1 Introduction

The safe land disposal of wastes in this ever-increasingly populated world is a problem of major concern to the environmental protection authorities (ICOLD 2001). Mine wastes are of particular concern, given the large amount generated, and by the presence of potentially toxic elements (Lottermoser 2010). Mine wastes can be defined as unwanted by-products resulted from mining, mineral processing, and metallurgical extraction operations (Lottermoser 2010). Typically, these solid mine wastes are hydraulically moved to tailings dams close to the mine site (ICOLD 2001). Past estimates suggested that there were thousands of tailings dams around the world holding billions of tons of mine wastes (Rico et al. 2008a). These large waste impoundments are prone to failure due in part to maintenance costs, which remain high even after the mine closure, the lack of strict regulation, and engineering misconceptions in their design (Azam and Li 2010; Rico et al. 2008b). As a direct consequence of this recognized vulnerability, the number of reported tailings dam failures is dramatically increasing worldwide with the occurrence of at least one major accident annually in the last 20 years (WISE 2017).

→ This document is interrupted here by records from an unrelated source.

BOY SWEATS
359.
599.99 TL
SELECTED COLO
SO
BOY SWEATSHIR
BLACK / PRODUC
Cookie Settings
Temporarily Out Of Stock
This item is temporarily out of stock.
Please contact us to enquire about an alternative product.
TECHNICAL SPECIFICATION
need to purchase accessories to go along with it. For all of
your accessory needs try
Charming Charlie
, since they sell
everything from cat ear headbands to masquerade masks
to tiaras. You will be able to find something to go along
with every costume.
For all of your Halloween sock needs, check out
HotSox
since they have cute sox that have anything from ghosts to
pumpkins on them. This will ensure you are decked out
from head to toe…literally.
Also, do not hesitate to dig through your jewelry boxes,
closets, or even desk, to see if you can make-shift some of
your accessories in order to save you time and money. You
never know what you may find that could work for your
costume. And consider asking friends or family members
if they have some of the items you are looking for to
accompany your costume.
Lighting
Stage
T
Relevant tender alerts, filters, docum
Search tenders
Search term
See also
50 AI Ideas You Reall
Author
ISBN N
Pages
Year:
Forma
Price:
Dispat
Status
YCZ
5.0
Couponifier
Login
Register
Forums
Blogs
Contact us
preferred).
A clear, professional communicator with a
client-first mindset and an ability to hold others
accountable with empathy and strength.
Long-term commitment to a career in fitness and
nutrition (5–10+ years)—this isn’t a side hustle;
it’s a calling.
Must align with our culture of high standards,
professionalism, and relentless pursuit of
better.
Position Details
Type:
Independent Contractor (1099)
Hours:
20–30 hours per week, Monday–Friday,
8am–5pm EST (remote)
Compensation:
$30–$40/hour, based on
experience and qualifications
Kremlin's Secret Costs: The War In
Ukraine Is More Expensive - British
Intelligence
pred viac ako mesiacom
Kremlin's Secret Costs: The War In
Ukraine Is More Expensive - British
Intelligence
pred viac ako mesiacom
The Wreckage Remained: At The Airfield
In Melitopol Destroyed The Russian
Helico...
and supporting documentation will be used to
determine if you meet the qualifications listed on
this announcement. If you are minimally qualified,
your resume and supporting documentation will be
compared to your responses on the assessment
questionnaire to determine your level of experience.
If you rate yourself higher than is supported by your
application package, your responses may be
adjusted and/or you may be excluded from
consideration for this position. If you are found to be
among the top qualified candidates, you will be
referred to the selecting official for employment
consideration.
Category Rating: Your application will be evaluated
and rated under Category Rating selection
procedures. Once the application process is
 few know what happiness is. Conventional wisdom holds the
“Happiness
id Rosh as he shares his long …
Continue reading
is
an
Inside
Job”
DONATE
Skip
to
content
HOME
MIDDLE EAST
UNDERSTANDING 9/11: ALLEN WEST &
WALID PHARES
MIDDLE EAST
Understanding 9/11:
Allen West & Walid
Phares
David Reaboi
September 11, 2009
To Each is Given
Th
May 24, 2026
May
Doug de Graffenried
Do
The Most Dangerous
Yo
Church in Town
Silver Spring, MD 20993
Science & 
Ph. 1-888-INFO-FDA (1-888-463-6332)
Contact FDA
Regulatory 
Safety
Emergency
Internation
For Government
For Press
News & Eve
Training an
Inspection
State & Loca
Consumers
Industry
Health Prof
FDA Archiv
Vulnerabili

The discharge of mine wastes into river systems caused by tailings dam failures is a severe threat to the quality of water and sediments and to the aquatic organisms and people living downstream (Kossoff et al. 2014). Several studies have assessed the environmental impacts of mine waste spills worldwide (Bird et al. 2008; Ciszewski and Grygar 2016; Liu et al. 2005; Ordóñez Fernandez et al. 2007; Wadige et al. 2016) with a focus on the determination of toxic element contents in soil and sediment samples. For example, the Aznalcóllar region in southwestern Spain was severely affected by a tailing mine spill in 1998 and is one of the most studied sites in the world regarding the evaluation of the adverse effects of toxic elements deposition from mine wastes (Grimalt et al. 1999; Hudson-Edwards et al. 2003; Kraus and Wiegand 2006; López-Pamo et al. 1999; Simón et al. 1999). Millions of cubic meters of mud containing high levels of As, Cu, Pb, and Zn were released to the environment into the area of the Doñana nature reserve, a World Heritage Site in recognition of the exceptional diversity of bird species (Grimalt et al. 1999).

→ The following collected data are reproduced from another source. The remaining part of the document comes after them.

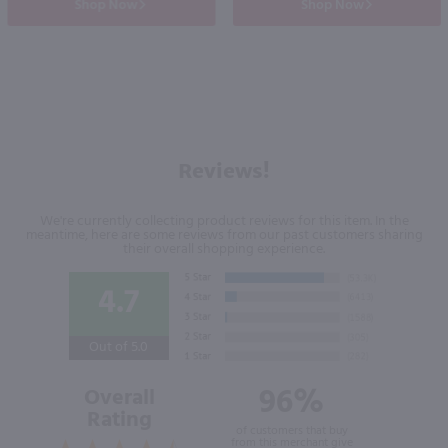
Shop Now
Shop Now
Reviews!
We're currently collecting product reviews for this item. In the
meantime, here are some reviews from our past customers sharing
their overall shopping experience.
4.7
Out of 5.0
96%
Overall
Rating
of customers that buy
from this merchant give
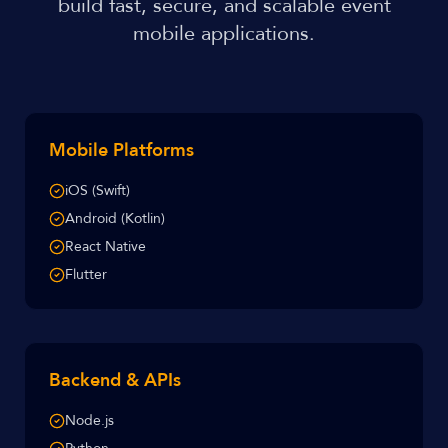
build fast, secure, and scalable event
mobile applications.
Mobile Platforms
iOS (Swift)
Android (Kotlin)
React Native
Flutter
Backend & APIs
Node.js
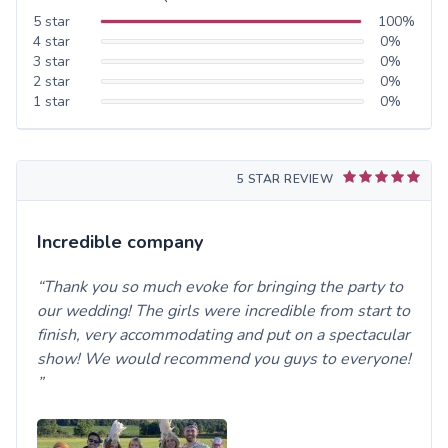
5
star
100
%
4
star
0
%
3
star
0
%
2
star
0
%
1
star
0
%
5 STAR REVIEW
Incredible company
Thank you so much evoke for bringing the party to
our wedding! The girls were incredible from start to
finish, very accommodating and put on a spectacular
show! We would recommend you guys to everyone!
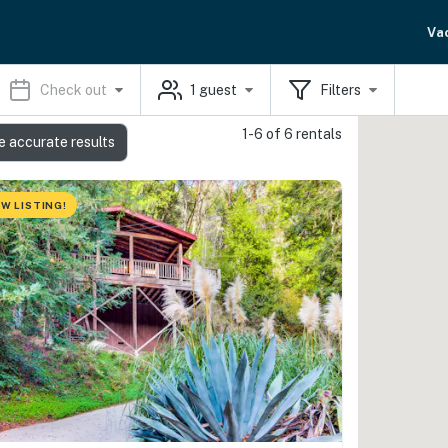
Va
Check out
1
guest
Filters
1-6 of 6 rentals
e accurate results
W LISTING!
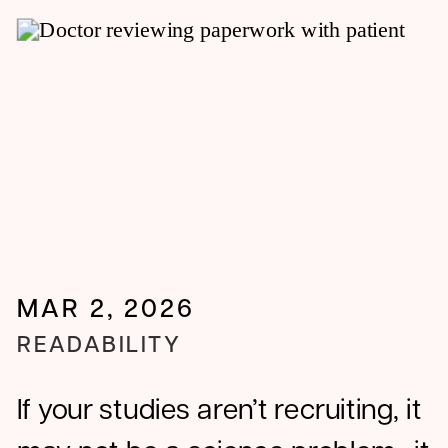
biopharma.
MAR 2, 2026
READABILITY
If your studies aren’t recruiting, it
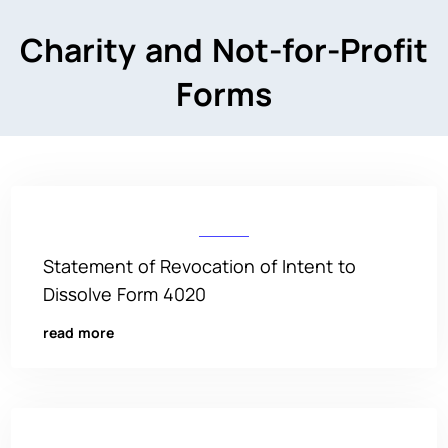
Charity and Not-for-Profit
Forms
Statement of Revocation of Intent to
Dissolve Form 4020
read more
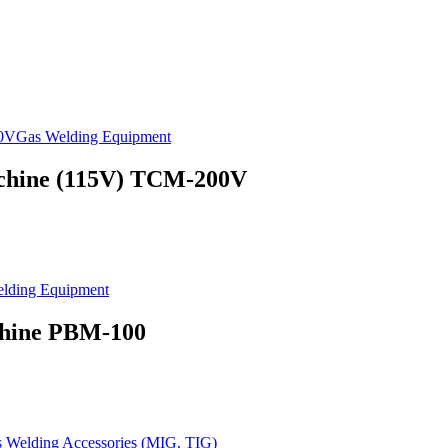
Gas Welding Equipment
achine (115V) TCM-200V
lding Equipment
chine PBM-100
s Welding Accessories (MIG, TIG)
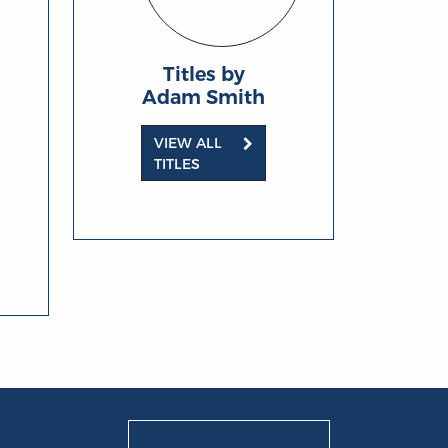
Titles by
Adam Smith
VIEW ALL
TITLES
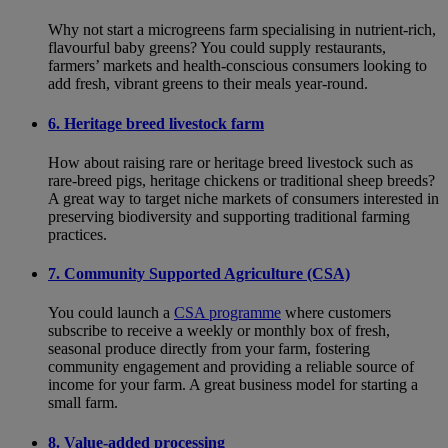
Why not start a microgreens farm specialising in nutrient-rich,
flavourful baby greens? You could supply restaurants,
farmers’ markets and health-conscious consumers looking to
add fresh, vibrant greens to their meals year-round.
6. Heritage breed livestock farm
How about raising rare or heritage breed livestock such as
rare-breed pigs, heritage chickens or traditional sheep breeds?
A great way to target niche markets of consumers interested in
preserving biodiversity and supporting traditional farming
practices.
7. Community Supported Agriculture (CSA)
You could launch a
CSA programme
where customers
subscribe to receive a weekly or monthly box of fresh,
seasonal produce directly from your farm, fostering
community engagement and providing a reliable source of
income for your farm. A great business model for starting a
small farm.
8. Value-added processing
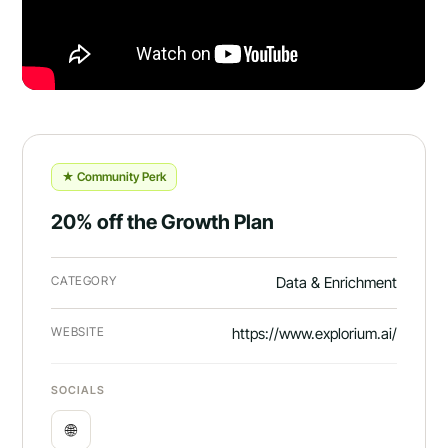
★ Community Perk
20% off the Growth Plan
CATEGORY
Data & Enrichment
WEBSITE
https://www.explorium.ai/
SOCIALS
🌐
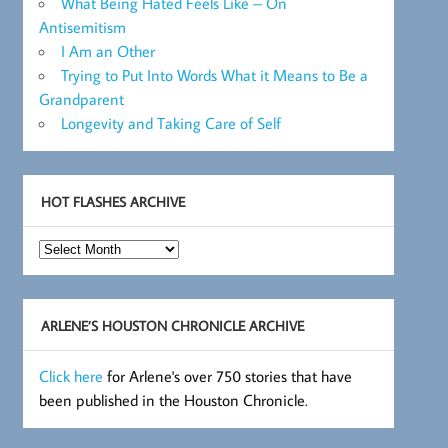
What Being Hated Feels Like – On
Antisemitism
I Am an Other
Trying to Put Into Words What it Means to Be a
Grandparent
Longevity and Taking Care of Self
HOT FLASHES ARCHIVE
Hot
Flashes
Archive
ARLENE’S HOUSTON CHRONICLE ARCHIVE
Click here
for Arlene's over 750 stories that have
been published in the Houston Chronicle.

On November 5, 2015, after the collapse of the Fundão tailings dam at a Samarco iron mine in the district of Mariana, southeast Brazil, a massive amount of waste was released into the Doce River system (Meira et al. 2016; Miranda and Marques 2016; Porto 2016; Schaefer et al. 2016). This unprecedented tragedy dumped more than 50 million cubic meters of mud that completely destroyed a small village and traveled more than 600 km to the Atlantic Ocean. This “tsunami” of mine waste caused 19 fatalities, produced a massive fish kill along the river, and affected the quality of potable water of hundreds of thousands of people living downstream (Miranda and Marques 2016). The long-term environmental impact to the floodplain soils, freshwater and marine biota in one of the most biologically diverse areas of the world is still unknown. Garcia et al. (2017) conservatively estimated that the regional loss of environmental services derived from the dam burst would be higher than US$500 million yearly. They also stated that at least 126 Brazilian mining dams are vulnerable to failure in the coming years.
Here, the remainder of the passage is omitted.